If you are a veteran or active-duty service member: VA is almost always the right answer. Zero down, no PMI, and competitive rates below the conventional market. The 2.15% funding fee on a first use with full entitlement costs $5,805 on a $270k loan — but it is rolled in and you avoid years of PMI payments.

If your target home is in a suburban or rural area: Check the USDA eligibility map before ruling out a zero-down USDA loan. The income limit (115% of area median income) is generous enough that many buyers who assume they do not qualify actually do.

How to stack down payment assistance on top

Low-down-payment loans layer cleanly with down payment assistance programs. DPA does not replace the loan — it covers part or all of the down payment and sometimes closing costs through a grant or a second forgivable loan. With 2,679 DPA programs operating nationally and an average benefit of $18,000 (as covered in our DPA deep dive), the practical question is whether your income and home price qualify.

On a $270k home with 3% down required ($8,100), an $18,000 DPA grant covers the entire down payment and can absorb closing costs.

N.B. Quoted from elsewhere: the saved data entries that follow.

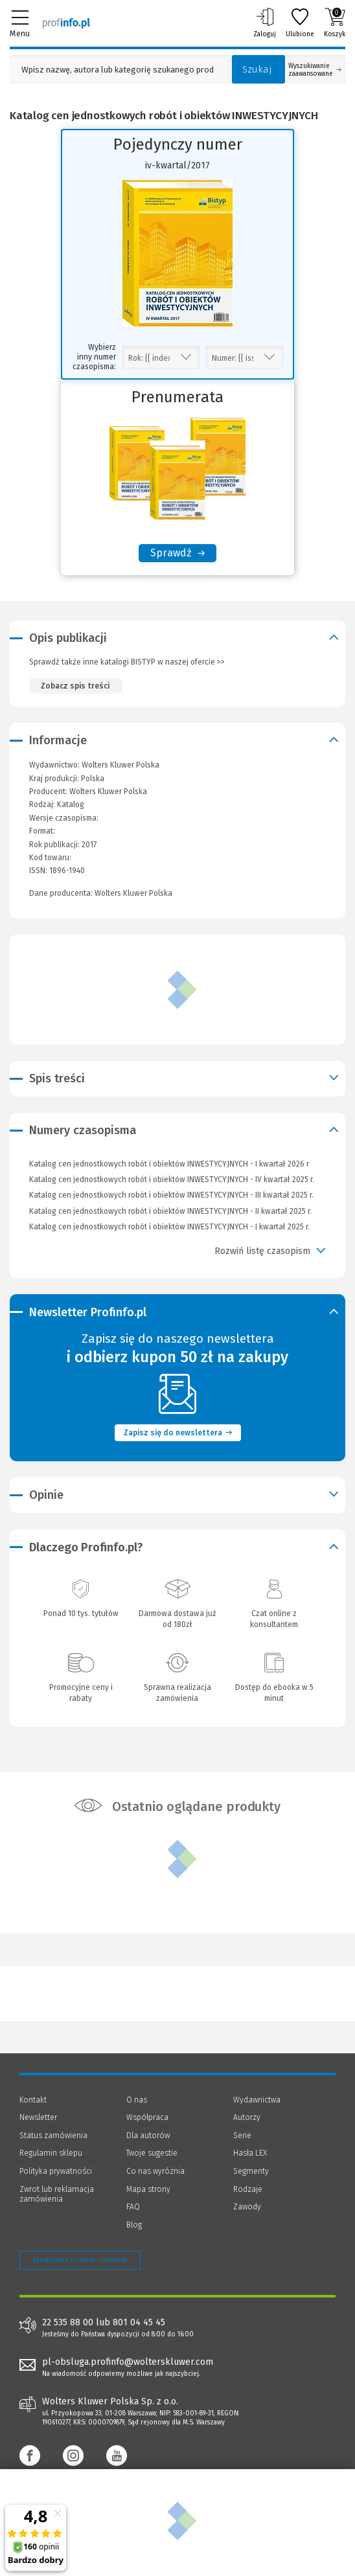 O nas (136, 2099)
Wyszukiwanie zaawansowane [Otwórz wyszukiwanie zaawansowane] (314, 70)
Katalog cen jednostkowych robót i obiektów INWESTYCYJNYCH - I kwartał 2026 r (169, 1163)
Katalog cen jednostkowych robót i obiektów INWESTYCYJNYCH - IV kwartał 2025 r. (171, 1179)
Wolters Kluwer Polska (108, 791)
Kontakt (33, 2099)
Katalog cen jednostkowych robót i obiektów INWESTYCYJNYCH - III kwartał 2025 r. (171, 1195)
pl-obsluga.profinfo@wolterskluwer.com (127, 2361)
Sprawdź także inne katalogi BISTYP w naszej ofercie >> (127, 662)
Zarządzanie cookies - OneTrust (80, 2260)
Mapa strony (148, 2189)
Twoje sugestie (152, 2153)
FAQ (133, 2206)
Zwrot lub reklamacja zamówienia (56, 2194)
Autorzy (246, 2117)
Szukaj (257, 69)
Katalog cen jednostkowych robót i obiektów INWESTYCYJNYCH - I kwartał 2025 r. (169, 1226)
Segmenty (251, 2171)
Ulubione (300, 23)
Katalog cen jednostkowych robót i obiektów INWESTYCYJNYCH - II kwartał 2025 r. (170, 1211)
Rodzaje (247, 2189)
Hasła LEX (250, 2153)
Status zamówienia (53, 2135)
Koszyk (334, 23)
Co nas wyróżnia (155, 2171)
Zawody (247, 2206)
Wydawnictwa (257, 2099)
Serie (242, 2135)
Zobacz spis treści (75, 685)
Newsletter (38, 2117)
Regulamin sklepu (50, 2153)
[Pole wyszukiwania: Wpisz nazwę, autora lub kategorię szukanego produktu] (117, 69)
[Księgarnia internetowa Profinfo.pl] (66, 22)
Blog (134, 2224)
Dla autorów (148, 2135)
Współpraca (147, 2117)
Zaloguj (264, 23)
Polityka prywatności (55, 2171)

Seller concessions — available on 46.2% of spring 2026 sales nationally (Redfin, June 2026) — can cover the remaining closing costs. The realistic out-of-pocket cash at closing for a buyer who properly stacks all three can be under $2,000.

The 20% myth is not just factually wrong. For buyers at sub-$100k income in markets where $270k homes exist, it functions as a years-long delay tax — a toll you pay for believing a number that does not appear anywhere in the actual mortgage underwriting guidelines. The math points toward buying now with 3% down, a PMI plan, and a clear timeline to cancellation. Most buyers who run these numbers end up wishing they had started sooner.